ResourcesRights in real property - Scope and apportionment

Learning Outcomes

This article explains rights in real property, including:

  • How the scope of easements, profits à prendre, covenants, and licenses is defined by the grant, surrounding circumstances, historical use, and reasonableness limits.
  • How to distinguish appurtenant from in gross, exclusive from non-exclusive, and commercial from personal interests, and why those labels control divisibility and transfer.
  • How apportionment works when dominant or servient land is subdivided, and when multiple holders can share a single nonpossessory right without creating an impermissible burden.
  • How increased or changed use may constitute overburdening or surcharge, and the typical remedies courts use to restrict, modify, or terminate the right.
  • How profits à prendre, easements, covenants, and licenses are treated differently on the MBE with respect to assignability, enforceability against successors, and extinguishment.
  • How to read common exam fact patterns involving roads, utility lines, resource extraction, recreational uses, and subdivision plats to spot apportionment and scope issues quickly.
  • How to eliminate distractor answers by applying stepwise reasoning—identify the type of interest, classify the right, assess scope, and evaluate any alleged overburdening.

MBE Syllabus

For the MBE, you are required to understand rights in real property, with a focus on the following syllabus points:

  • The nature of easements, profits à prendre, and licenses as nonpossessory interests in land
  • How the scope of an easement or profit is set by the grant, prior use, and reasonableness
  • Apportionment of profits, easements, and covenants when the benefited or burdened land is subdivided or when the right is transferred
  • The distinction between appurtenant and in gross interests, and exclusive vs non-exclusive interests, in apportionment problems
  • The concepts of overburdening and surcharge, and when increased use or sharing exceeds the permitted scope
  • The effect of misuse, overburdening, and changed circumstances on the continued existence and enforceability of these rights

Test Your Knowledge

Attempt these questions before reading this article. If you find some difficult or cannot remember the answers, remember to look more closely at that area during your revision.

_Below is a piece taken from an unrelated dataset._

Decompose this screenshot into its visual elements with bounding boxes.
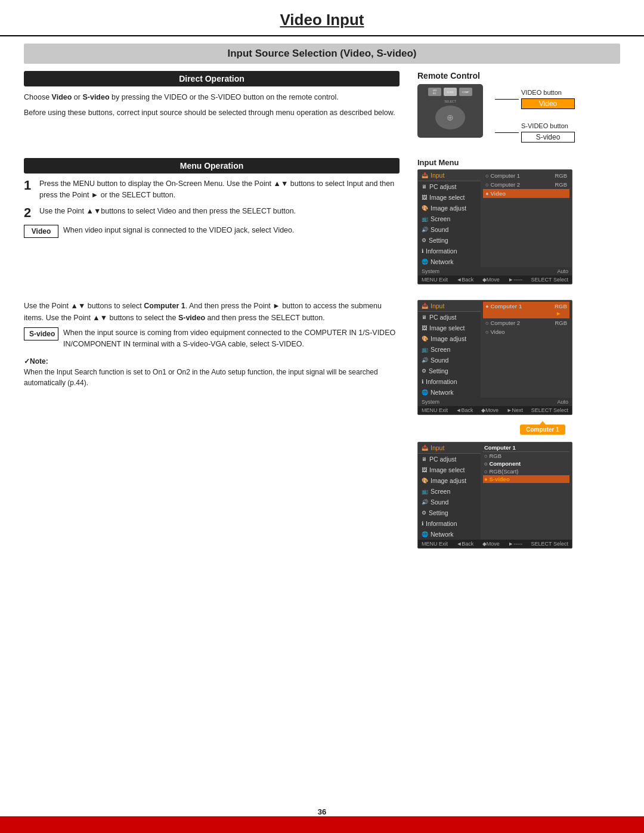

  1. In which situation is a profit à prendre in gross most clearly apportionable among several holders?
    1. A non-exclusive profit in gross to fish in a pond, granted to A, who sells shares to friends
    2. An exclusive profit in gross to remove sand, granted to a mining company, which later brings in a joint venture partner
    3. A profit appurtenant to Blackacre to cut timber, when Blackacre is subdivided into multiple lots
    4. A license to park on a neighbor’s land, which the licensee attempts to assign to a third party
  2. A landowner grants an express right-of-way easement appurtenant to a ten‑acre farm. The farm is later subdivided into ten one‑acre residential lots. Which statement best describes the usual rule?
    1. The easement is extinguished upon subdivision
    2. Each lot owner may use the easement, even if use increases, so long as the added use is not an unreasonable burden on the servient estate
    3. Only the original farm owner may continue to use the easement
    4. Use of the easement by any purchaser is a per se overburdening
  3. A non-exclusive, recreational profit in gross to hunt on Greenacre is granted to A. A then purports to transfer one‑half of the profit to B. The increased hunting pressure seriously interferes with the owner’s use of Greenacre. Which outcome is most consistent with the traditional rule?
    1. Apportionment is valid; both A and B may hunt without restriction
    2. Apportionment is invalid; the attempted split is ineffective, and continued excessive use may justify termination
    3. Apportionment is valid only if expressly authorized in the original grant
    4. Apportionment is valid only if the landowner consents in writing each season
  4. A dominant owner uses an easement appurtenant more intensively over time. At what point does increased use become legally problematic?
    1. Any increased use is automatically barred as overburdening
    2. Increased use is allowed unless the servient owner objects within a reasonable time
    3. Increased use is permitted if it is a reasonably foreseeable development of the original use and does not place an unreasonable additional burden on the servient estate
    4. Increased use is irrelevant; scope is determined solely by the language of the grant, without regard to burden

Introduction

Rights in real property are not always held by a single person or entity. The law allows for the division and sharing of property rights, which can include the right to use, access, or take resources from land. On the MBE, these issues arise most often with easements, profits à prendre, and covenants.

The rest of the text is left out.